WHAT THE TASK ASKS:
Each record must be output exactly and in full.

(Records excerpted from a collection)
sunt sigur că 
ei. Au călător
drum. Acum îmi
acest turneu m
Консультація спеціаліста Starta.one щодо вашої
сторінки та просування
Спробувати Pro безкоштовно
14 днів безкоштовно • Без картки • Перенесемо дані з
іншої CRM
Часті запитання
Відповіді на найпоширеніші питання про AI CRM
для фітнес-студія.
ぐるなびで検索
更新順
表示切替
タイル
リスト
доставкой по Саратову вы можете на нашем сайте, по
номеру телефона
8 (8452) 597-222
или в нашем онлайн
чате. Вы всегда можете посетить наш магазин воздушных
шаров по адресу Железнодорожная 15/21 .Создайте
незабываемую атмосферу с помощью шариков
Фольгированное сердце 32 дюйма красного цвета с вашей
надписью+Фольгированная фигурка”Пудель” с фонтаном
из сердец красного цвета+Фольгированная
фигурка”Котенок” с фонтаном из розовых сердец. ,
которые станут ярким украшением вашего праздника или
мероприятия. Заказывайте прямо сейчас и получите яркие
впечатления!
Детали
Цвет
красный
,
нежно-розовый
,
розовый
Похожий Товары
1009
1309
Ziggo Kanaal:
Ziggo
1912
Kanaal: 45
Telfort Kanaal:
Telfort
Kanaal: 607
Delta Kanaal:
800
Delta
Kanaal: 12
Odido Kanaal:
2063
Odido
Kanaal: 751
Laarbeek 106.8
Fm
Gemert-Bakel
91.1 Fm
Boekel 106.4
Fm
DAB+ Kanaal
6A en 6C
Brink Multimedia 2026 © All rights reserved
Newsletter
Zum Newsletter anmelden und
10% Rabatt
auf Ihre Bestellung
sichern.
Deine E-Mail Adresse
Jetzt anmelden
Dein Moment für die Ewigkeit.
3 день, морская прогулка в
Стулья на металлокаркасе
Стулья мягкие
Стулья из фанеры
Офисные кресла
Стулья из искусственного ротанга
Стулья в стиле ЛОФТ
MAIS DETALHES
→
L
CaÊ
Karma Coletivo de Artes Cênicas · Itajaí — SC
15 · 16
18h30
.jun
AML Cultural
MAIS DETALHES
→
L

ANSWER SECTION:
sunt sigur că 
ei. Au călător
drum. Acum îmi
acest turneu m
Консультація спеціаліста Starta.one щодо вашої
сторінки та просування
Спробувати Pro безкоштовно
14 днів безкоштовно • Без картки • Перенесемо дані з
іншої CRM
Часті запитання
Відповіді на найпоширеніші питання про AI CRM
для фітнес-студія.
ぐるなびで検索
更新順
表示切替
タイル
リスト
доставкой по Саратову вы можете на нашем сайте, по
номеру телефона
8 (8452) 597-222
или в нашем онлайн
чате. Вы всегда можете посетить наш магазин воздушных
шаров по адресу Железнодорожная 15/21 .Создайте
незабываемую атмосферу с помощью шариков
Фольгированное сердце 32 дюйма красного цвета с вашей
надписью+Фольгированная фигурка”Пудель” с фонтаном
из сердец красного цвета+Фольгированная
фигурка”Котенок” с фонтаном из розовых сердец. ,
которые станут ярким украшением вашего праздника или
мероприятия. Заказывайте прямо сейчас и получите яркие
впечатления!
Детали
Цвет
красный
,
нежно-розовый
,
розовый
Похожий Товары
1009
1309
Ziggo Kanaal:
Ziggo
1912
Kanaal: 45
Telfort Kanaal:
Telfort
Kanaal: 607
Delta Kanaal:
800
Delta
Kanaal: 12
Odido Kanaal:
2063
Odido
Kanaal: 751
Laarbeek 106.8
Fm
Gemert-Bakel
91.1 Fm
Boekel 106.4
Fm
DAB+ Kanaal
6A en 6C
Brink Multimedia 2026 © All rights reserved
Newsletter
Zum Newsletter anmelden und
10% Rabatt
auf Ihre Bestellung
sichern.
Deine E-Mail Adresse
Jetzt anmelden
Dein Moment für die Ewigkeit.
3 день, морская прогулка в
Стулья на металлокаркасе
Стулья мягкие
Стулья из фанеры
Офисные кресла
Стулья из искусственного ротанга
Стулья в стиле ЛОФТ
MAIS DETALHES
→
L
CaÊ
Karma Coletivo de Artes Cênicas · Itajaí — SC
15 · 16
18h30
.jun
AML Cultural
MAIS DETALHES
→
L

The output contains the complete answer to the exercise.